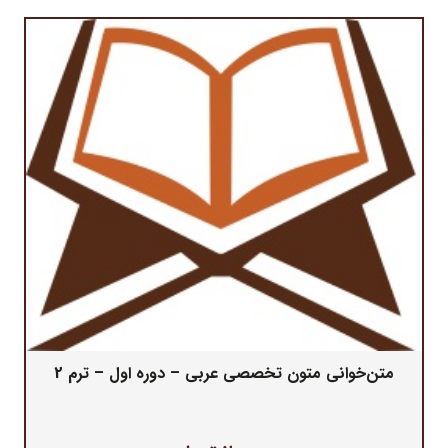
متن‌خوانی متون تخصصی عربی – دوره اول – ترم 2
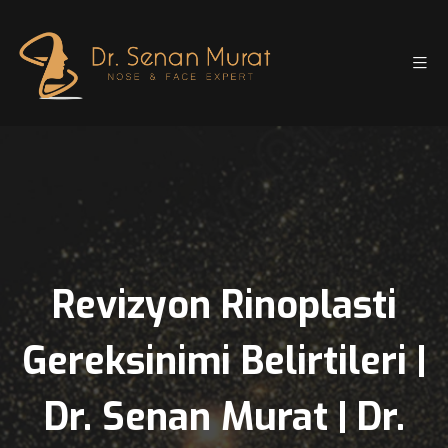
Revizyon Rinoplasti
Gereksinimi Belirtileri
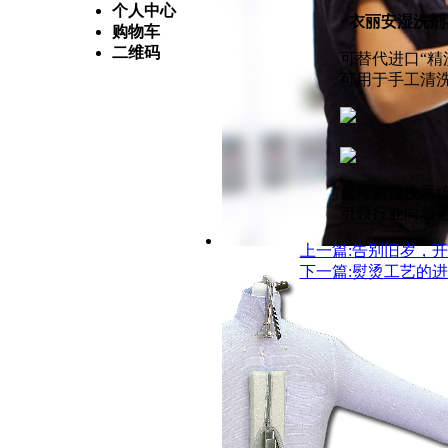
个人中心
· 衣丽安湿洗
购物车
二维码
可替代进口“精
可用于手工清
速可丽湿洗系统
引领行业向着
上一篇:告别旧岁，
下一篇:熨烫工艺的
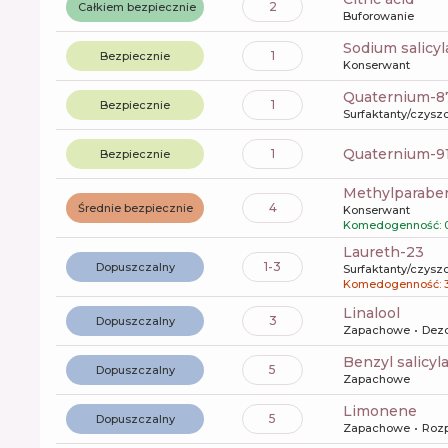
2
Całkiem bezpiecznie
Buforowanie
sodium salicyl
1
Bezpiecznie
Konserwant
quaternium-8
1
Bezpiecznie
Surfaktanty/czysz
quaternium-9
1
Bezpiecznie
methylparabe
4
Średnie bezpiecznie
Konserwant
Komedogenność: 
laureth-23
1-3
Dopuszczalny
Surfaktanty/czysz
Komedogenność: 
linalool
3
Dopuszczalny
Zapachowe
Dez
benzyl salicyl
5
Dopuszczalny
Zapachowe
limonene
5
Dopuszczalny
Zapachowe
Rozp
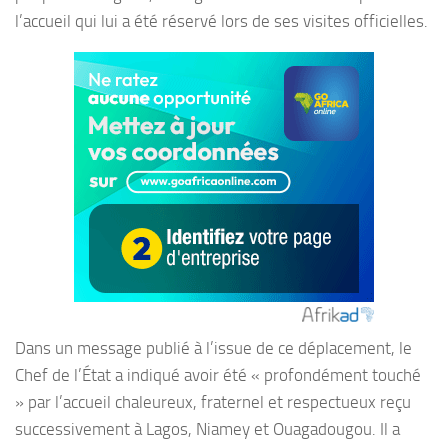
l’accueil qui lui a été réservé lors de ses visites officielles.
Dans un message publié à l’issue de ce déplacement, le
Chef de l’État a indiqué avoir été « profondément touché
» par l’accueil chaleureux, fraternel et respectueux reçu
successivement à Lagos, Niamey et Ouagadougou. Il a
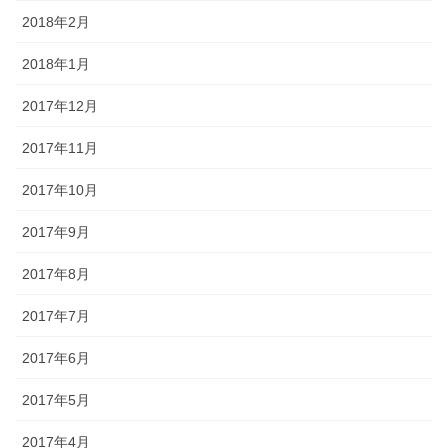
2018年2月
2018年1月
2017年12月
2017年11月
2017年10月
2017年9月
2017年8月
2017年7月
2017年6月
2017年5月
2017年4月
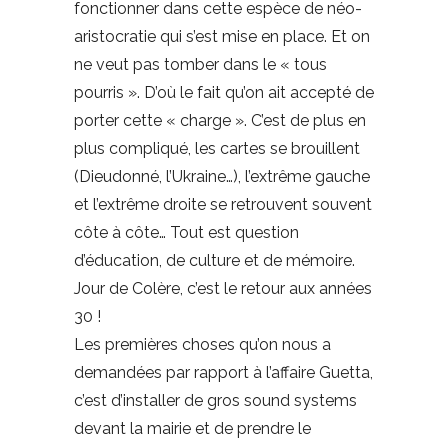
fonctionner dans cette espèce de néo-
aristocratie qui s’est mise en place. Et on
ne veut pas tomber dans le « tous
pourris ». D’où le fait qu’on ait accepté de
porter cette « charge ». C’est de plus en
plus compliqué, les cartes se brouillent
(Dieudonné, l’Ukraine…), l’extrême gauche
et l’extrême droite se retrouvent souvent
côte à côte… Tout est question
d’éducation, de culture et de mémoire.
Jour de Colère, c’est le retour aux années
30 !
Les premières choses qu’on nous a
demandées par rapport à l’affaire Guetta,
c’est d’installer de gros sound systems
devant la mairie et de prendre le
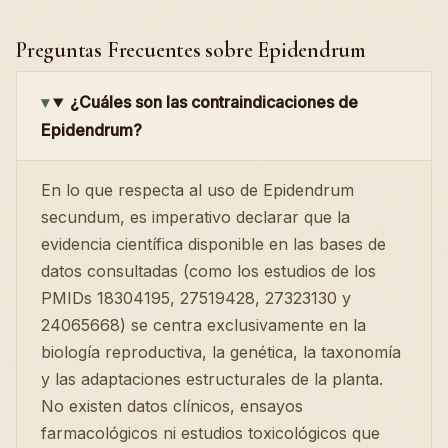
Preguntas Frecuentes sobre Epidendrum
¿Cuáles son las contraindicaciones de
Epidendrum?
En lo que respecta al uso de Epidendrum
secundum, es imperativo declarar que la
evidencia científica disponible en las bases de
datos consultadas (como los estudios de los
PMIDs 18304195, 27519428, 27323130 y
24065668) se centra exclusivamente en la
biología reproductiva, la genética, la taxonomía
y las adaptaciones estructurales de la planta.
No existen datos clínicos, ensayos
farmacológicos ni estudios toxicológicos que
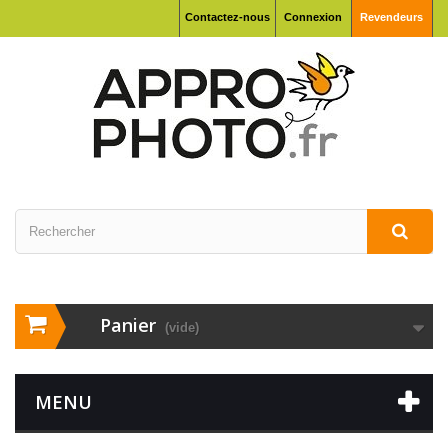
Contactez-nous
Connexion
Revendeurs
Panier
(vide)
MENU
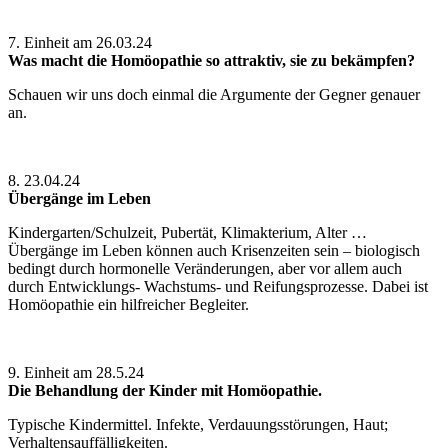
7. Einheit am 26.03.24
Was macht die Homöopathie so attraktiv, sie zu bekämpfen?
Schauen wir uns doch einmal die Argumente der Gegner genauer
an.
8. 23.04.24
Übergänge im Leben
Kindergarten/Schulzeit, Pubertät, Klimakterium, Alter …
Übergänge im Leben können auch Krisenzeiten sein – biologisch
bedingt durch hormonelle Veränderungen, aber vor allem auch
durch Entwicklungs- Wachstums- und Reifungsprozesse. Dabei ist
Homöopathie ein hilfreicher Begleiter.
9. Einheit am 28.5.24
Die Behandlung der Kinder mit Homöopathie.
Typische Kindermittel. Infekte, Verdauungsstörungen, Haut;
Verhaltensauffälligkeiten.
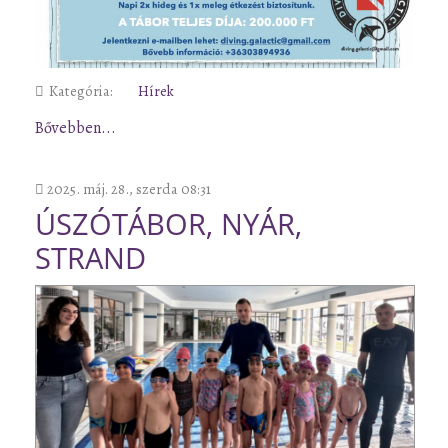
Kategória:
Hírek
Bővebben...
2025. máj. 28., szerda 08:31
ÚSZÓTÁBOR, NYÁR,
STRAND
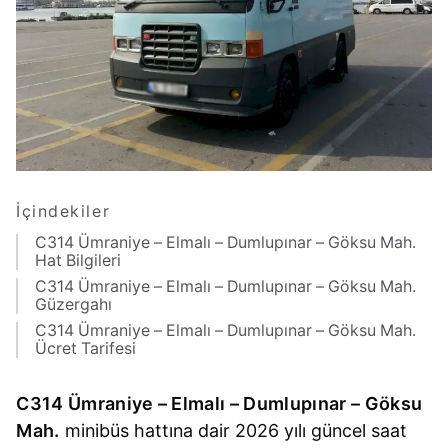
İçindekiler
C314 Ümraniye – Elmalı – Dumlupınar – Göksu Mah.
Hat Bilgileri
C314 Ümraniye – Elmalı – Dumlupınar – Göksu Mah.
Güzergahı
C314 Ümraniye – Elmalı – Dumlupınar – Göksu Mah.
Ücret Tarifesi
C314 Ümraniye – Elmalı – Dumlupınar – Göksu
Mah.
minibüs hattına dair 2026 yılı güncel saat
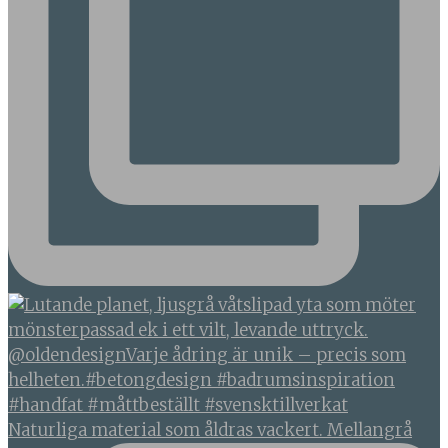
Naturliga material som åldras vackert. Mellangrå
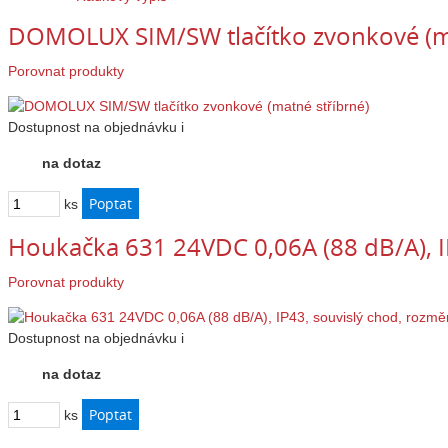
DOMOLUX SIM/SW tlačítko zvonkové (ma
Porovnat produkty
Dostupnost
na objednávku
i
na dotaz
ks
Houkačka 631 24VDC 0,06A (88 dB/A), I
Porovnat produkty
Dostupnost
na objednávku
i
na dotaz
ks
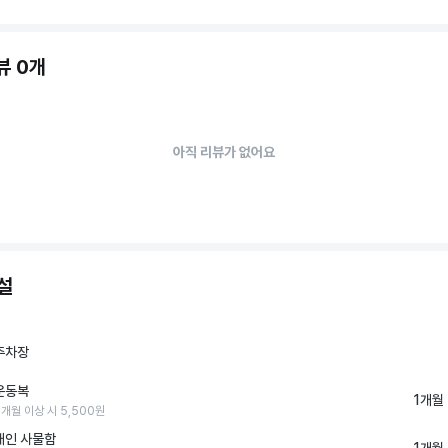
뷰 0개
아직 리뷰가 없어요
설
주차장
운동복
1개월 
3개월 이상 시 5,500원
개인 사물함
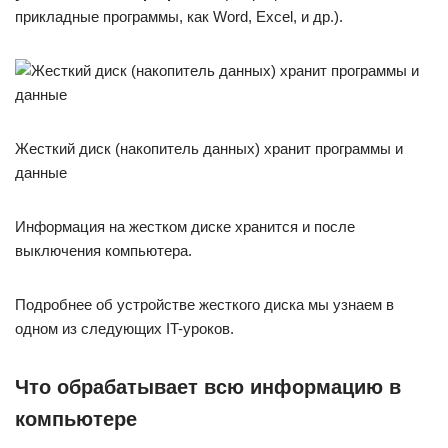
прикладные программы, как Word, Excel, и др.).
Жесткий диск (накопитель данных) хранит программы и
данные
Информация на жестком диске хранится и после
выключения компьютера.
Подробнее об устройстве жесткого диска мы узнаем в
одном из следующих IT-уроков.
Что обрабатывает всю информацию в
компьютере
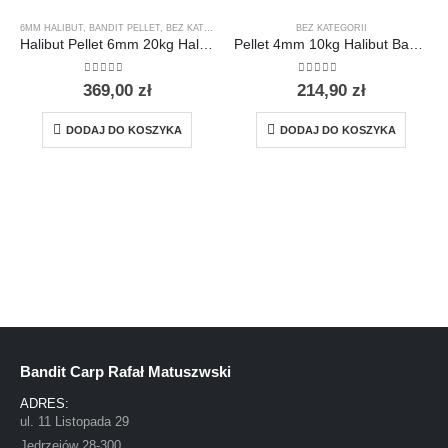
6MM HALIBUT
,
BANDIT PELLET
,
BEZ KATEGORII
,
PELLET ZANĘTOWY HALIBUT
BEZ KATEGORII
Halibut Pellet 6mm 20kg Halibut Bandit Carp
Pellet 4mm 10kg Halibut Bandit Carp
0
out of 5
0
out of 5
369,00
zł
214,90
zł
DODAJ DO KOSZYKA
DODAJ DO KOSZYKA
Bandit Carp Rafał Matuszwski
ADRES:
ul. 11 Listopada 29
Jędrzejów 28-300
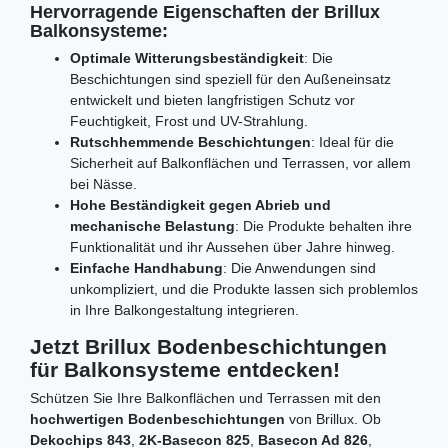
Hervorragende Eigenschaften der Brillux
Balkonsysteme:
Optimale Witterungsbeständigkeit
: Die
Beschichtungen sind speziell für den Außeneinsatz
entwickelt und bieten langfristigen Schutz vor
Feuchtigkeit, Frost und UV-Strahlung.
Rutschhemmende Beschichtungen
: Ideal für die
Sicherheit auf Balkonflächen und Terrassen, vor allem
bei Nässe.
Hohe Beständigkeit gegen Abrieb und
mechanische Belastung
: Die Produkte behalten ihre
Funktionalität und ihr Aussehen über Jahre hinweg.
Einfache Handhabung
: Die Anwendungen sind
unkompliziert, und die Produkte lassen sich problemlos
in Ihre Balkongestaltung integrieren.
Jetzt Brillux Bodenbeschichtungen
für Balkonsysteme entdecken!
Schützen Sie Ihre Balkonflächen und Terrassen mit den
hochwertigen Bodenbeschichtungen
von Brillux. Ob
Dekochips 843
,
2K-Basecon 825
,
Basecon Ad 826
,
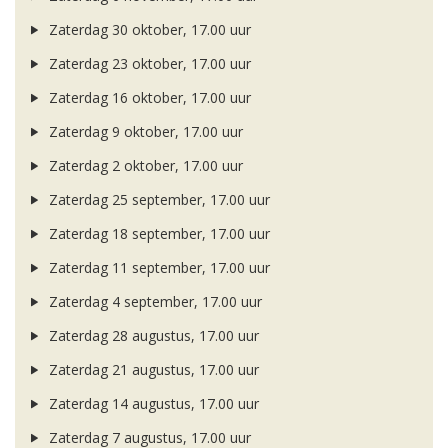
Zaterdag 30 oktober, 17.00 uur
Zaterdag 23 oktober, 17.00 uur
Zaterdag 16 oktober, 17.00 uur
Zaterdag 9 oktober, 17.00 uur
Zaterdag 2 oktober, 17.00 uur
Zaterdag 25 september, 17.00 uur
Zaterdag 18 september, 17.00 uur
Zaterdag 11 september, 17.00 uur
Zaterdag 4 september, 17.00 uur
Zaterdag 28 augustus, 17.00 uur
Zaterdag 21 augustus, 17.00 uur
Zaterdag 14 augustus, 17.00 uur
Zaterdag 7 augustus, 17.00 uur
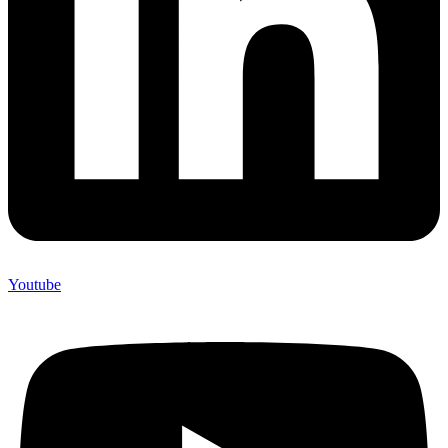
Youtube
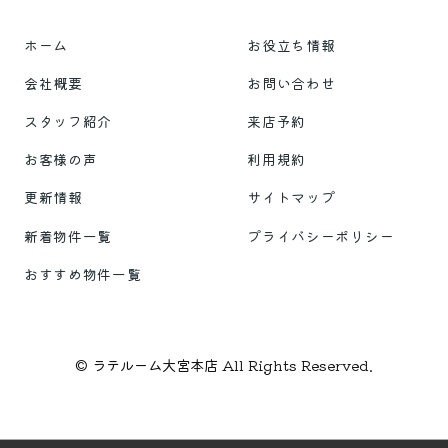
ホーム
お役立ち情報
会社概要
お問い合わせ
スタッフ紹介
来店予約
お客様の声
利用規約
更新情報
サイトマップ
新着物件一覧
プライバシーポリシー
おすすめ物件一覧
© ラテルーム大宮本店 All Rights Reserved.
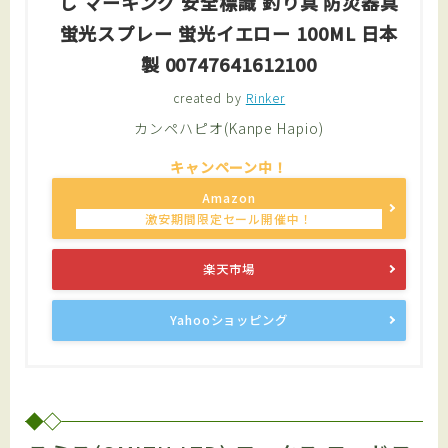
し マーキング 安全標識 釣り具 防災器具
蛍光スプレー 蛍光イエロー 100ML 日本
製 00747641612100
created by
Rinker
カンペハピオ(Kanpe Hapio)
Amazon
楽天市場
Follow Me
Yahooショッピング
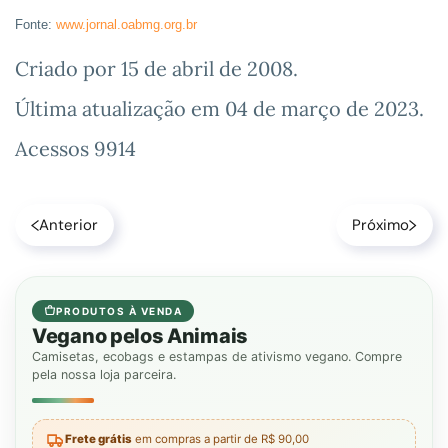
Fonte:
www.jornal.oabmg.org.br
Criado por
15 de abril de 2008
.
Última atualização em
04 de março de 2023
.
Acessos 9914
Anterior
Próximo
PRODUTOS À VENDA
Vegano pelos Animais
Camisetas, ecobags e estampas de ativismo vegano. Compre
pela nossa loja parceira.
Frete grátis
em compras a partir de R$ 90,00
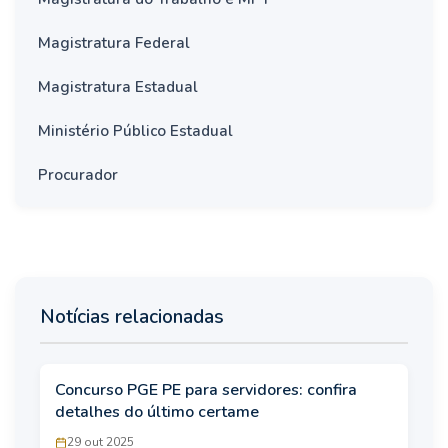
Magistratura Federal
Magistratura Estadual
Ministério Público Estadual
Procurador
Notícias relacionadas
Concurso PGE PE para servidores: confira
detalhes do último certame
29 out 2025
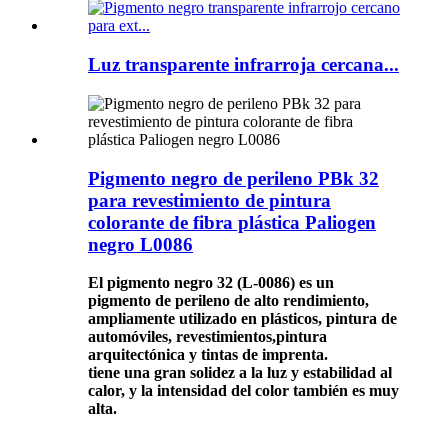
Luz transparente infrarroja cercana...
Pigmento negro de perileno PBk 32
para revestimiento de pintura
colorante de fibra plástica Paliogen
negro L0086
El pigmento negro 32 (L-0086) es un
pigmento de perileno de alto rendimiento,
ampliamente utilizado en plásticos, pintura de
automóviles, revestimientos,
pintura
arquitectónica y tintas de imprenta.
tiene una gran solidez a la luz y estabilidad al
calor, y la intensidad del color también es muy
alta.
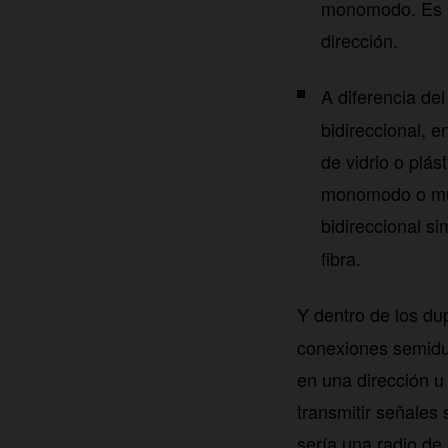
monomodo. Es la
dirección.
A diferencia de
bidireccional, 
de vidrio o plá
monomodo o mult
bidireccional s
fibra.
Y dentro de los dup
conexiones semidup
en una dirección u
transmitir señales
sería una radio de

◆ Task brief
Above are the records; copy exactly the lines from the line with "aristocratie qui s’est mise en place. Et on" through the line with "c’est d’installer de gros sound systems", both included.

◆ Solution for this problem
aristocratie qui s’est mise en place. Et on
ne veut pas tomber dans le « tous
pourris ». D’où le fait qu’on ait accepté de
porter cette « charge ». C’est de plus en
plus compliqué, les cartes se brouillent
(Dieudonné, l’Ukraine…), l’extrême gauche
et l’extrême droite se retrouvent souvent
côte à côte… Tout est question
d’éducation, de culture et de mémoire.
Jour de Colère, c’est le retour aux années
30 !
Les premières choses qu’on nous a
demandées par rapport à l’affaire Guetta,
c’est d’installer de gros sound systems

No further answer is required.